整体狂時代(6)型、構え
整体においては「型、構え」は基本にして最重要ポイントである。
「型、構え」とは、操法するときのフォームである。
例えば武道では型、構えをまず最初に習うが、整体も同じである。
相手とのポジション、呼吸の間、着手のタイミング、手を当てる位置、手の使い方、力の流し方など完璧になるまで練習する。
そして整体道場にある程度通うようになると、型、構えを見ただけで術者の熟達度がわかるようになる。
見ていて「決まっている!」と見える人は硬結を取れている。逆に「決まってない」と見える人は硬硬を捉えてない。
型、構えができていないと正しい硬結を捉えることができないのだ。
逆に型、構えがしっかりできていれば、硬結は自然と親指の下に当たってくるという。
井本整体では型、構えの練習で「手の三里」の硬結を取る練習がある。
整体の「手の三里」は腕(前腕伸筋群)にあるのツボを使い、その硬結をとり、体全体に響かせる技術である。
単にその場所を押さえれば良いというものではなく、相手とのポジション、呼吸の間、自分の体の使い方、正しいツボの位置、正しい手の使い方ができてないと体全体には響かない。
練習では「手の三里」だけで2時間以上練習し、その場所が内出血を起こしたこともあった。
「型、構え」は繰り返し練習して体に覚えこませやっと習得できるものだと思う。
整体道場では先輩と組になり練習するのが、厳しい先輩にはまだ手を触れる前、座って、さあやろう!とする時に「はい、やり直し。」と言われることもあった。
座る位置、構えができていないのだ。
これは経験を積むと分かるようになるが、上手い人と組むと座って構えられた瞬間に「来る!」と感じる。

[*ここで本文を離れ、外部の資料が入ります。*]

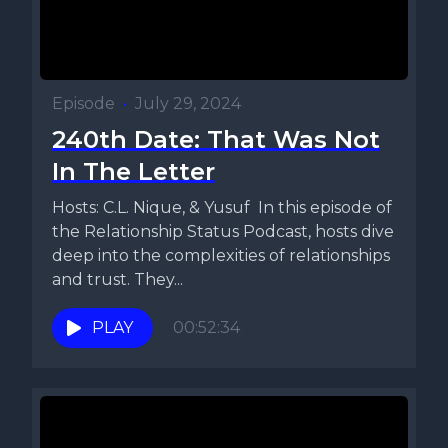
Episode
•
July 29, 2024
240th Date: That Was Not
In The Letter
Hosts: C.L. Nique, & Yusuf In this episode of
the Relationship Status Podcast, hosts dive
deep into the complexities of relationships
and trust. They...
PLAY
00:52:34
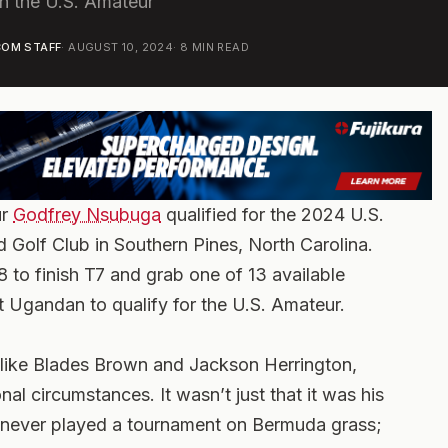
in the U.S. Amateur
OM STAFF
·
AUGUST 10, 2024
·
8
MIN READ
ur
Godfrey Nsubuga
qualified for the 2024 U.S.
 Golf Club in Southern Pines, North Carolina.
 to finish T7 and grab one of 13 available
t Ugandan to qualify for the U.S. Amateur.
 like Blades Brown and Jackson Herrington,
l circumstances. It wasn’t just that it was his
ad never played a tournament on Bermuda grass;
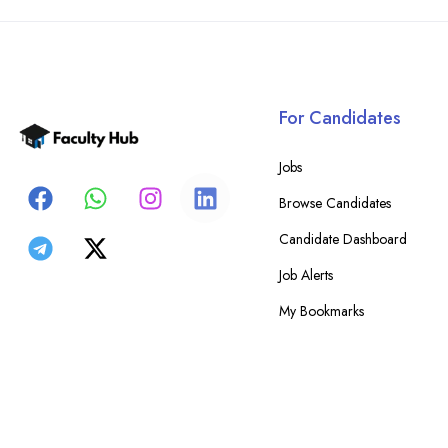
For Candidates
Jobs
Browse Candidates
Candidate Dashboard
Job Alerts
My Bookmarks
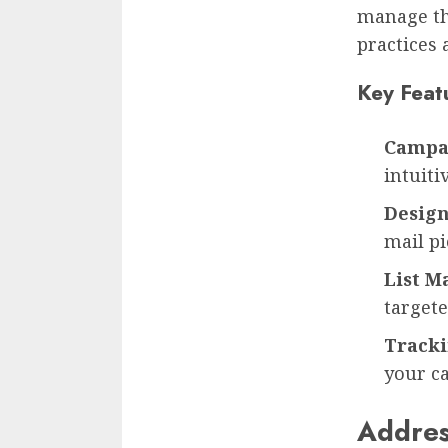
manage the
practices 
Key Feat
Campa
intuiti
Design
mail pi
List 
target
Tracki
your c
Addres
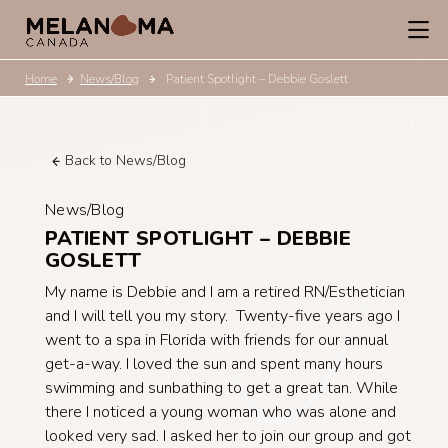
Home
News/Blog
Patient Spotlight – Debbie Goslett
Back to News/Blog
News/Blog
PATIENT SPOTLIGHT – DEBBIE
GOSLETT
My name is Debbie and I am a retired RN/Esthetician
and I will tell you my story. Twenty-five years ago I
went to a spa in Florida with friends for our annual
get-a-way. I loved the sun and spent many hours
swimming and sunbathing to get a great tan. While
there I noticed a young woman who was alone and
looked very sad. I asked her to join our group and got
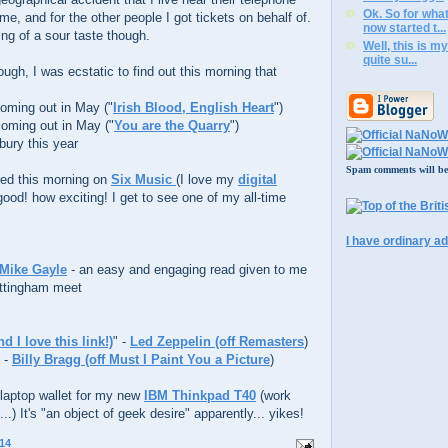
Ok. So for wha
me, and for the other people I got tickets on behalf of.
now started t...
ng of a sour taste though.
Well, this is my
quite su...
ough, I was ecstatic to find out this morning that
coming out in May ("
Irish Blood, English Heart
")
coming out in May ("
You are the Quarry
")
bury this year
Spam comments will be d
yed this morning on
Six Music
(I love my
digital
y good! how exciting! I get to see one of my all-time
I have ordinary ad
 Mike Gayle
- an easy and engaging read given to me
ttingham meet
 I love this link!)
" -
Led Zeppelin (off Remasters
)
" -
Billy Bragg (off Must I Paint You a Picture
)
 a laptop wallet for my new
IBM Thinkpad T40
(work
..) It's "an object of geek desire" apparently... yikes!
14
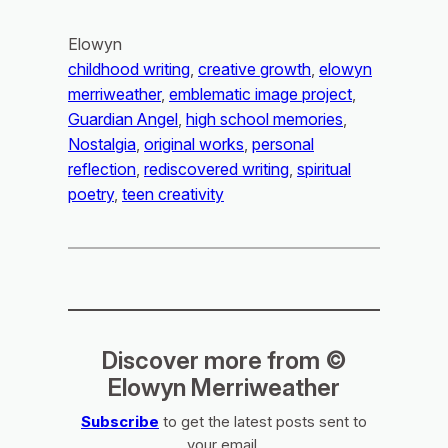
Elowyn
childhood writing
, 
creative growth
, 
elowyn
merriweather
, 
emblematic image project
, 
Guardian Angel
, 
high school memories
, 
Nostalgia
, 
original works
, 
personal
reflection
, 
rediscovered writing
, 
spiritual
poetry
, 
teen creativity
Discover more from ©
Elowyn Merriweather
Subscribe
to get the latest posts sent to
your email.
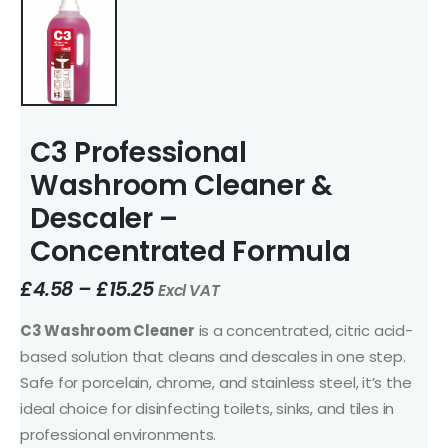
C3 Professional
Washroom Cleaner &
Descaler –
Concentrated Formula
£
4.58
–
£
15.25
Excl VAT
C3 Washroom Cleaner
is a concentrated, citric acid-
based solution that cleans and descales in one step.
Safe for porcelain, chrome, and stainless steel, it’s the
ideal choice for disinfecting toilets, sinks, and tiles in
professional environments.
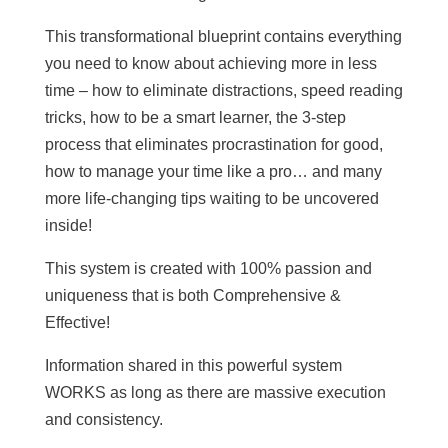
This transformational blueprint contains everything
you need to know about achieving more in less
time – how to eliminate distractions, speed reading
tricks, how to be a smart learner, the 3-step
process that eliminates procrastination for good,
how to manage your time like a pro… and many
more life-changing tips waiting to be uncovered
inside!
This system is created with 100% passion and
uniqueness that is both Comprehensive &
Effective!
Information shared in this powerful system
WORKS as long as there are massive execution
and consistency.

そしてもっと感性が高まるともっと凄いのだが、それは後で別に書きます。
素人は触って説明されても取れない硬結が、達人になると人が練習しているのをみて硬結を取るのを誘導できるようになる。
もっと凄くなると見なくても感じるようになる。
そして型、構えができると、操法を何時間やっても疲れない。
よくマッサージをやって「疲れた〜」と言う施術者がいるが、その人は基本ができてないのである。
正しいフォームで行えば何時間マッサージしても疲れない。
施術で疲れてるうちは三流であり、その効果も三流である。
正しく硬結を響かせるには、術者が脱力してなければならない。術者が力んで力で押していると、受け手の表層筋も緊張して中には響かない。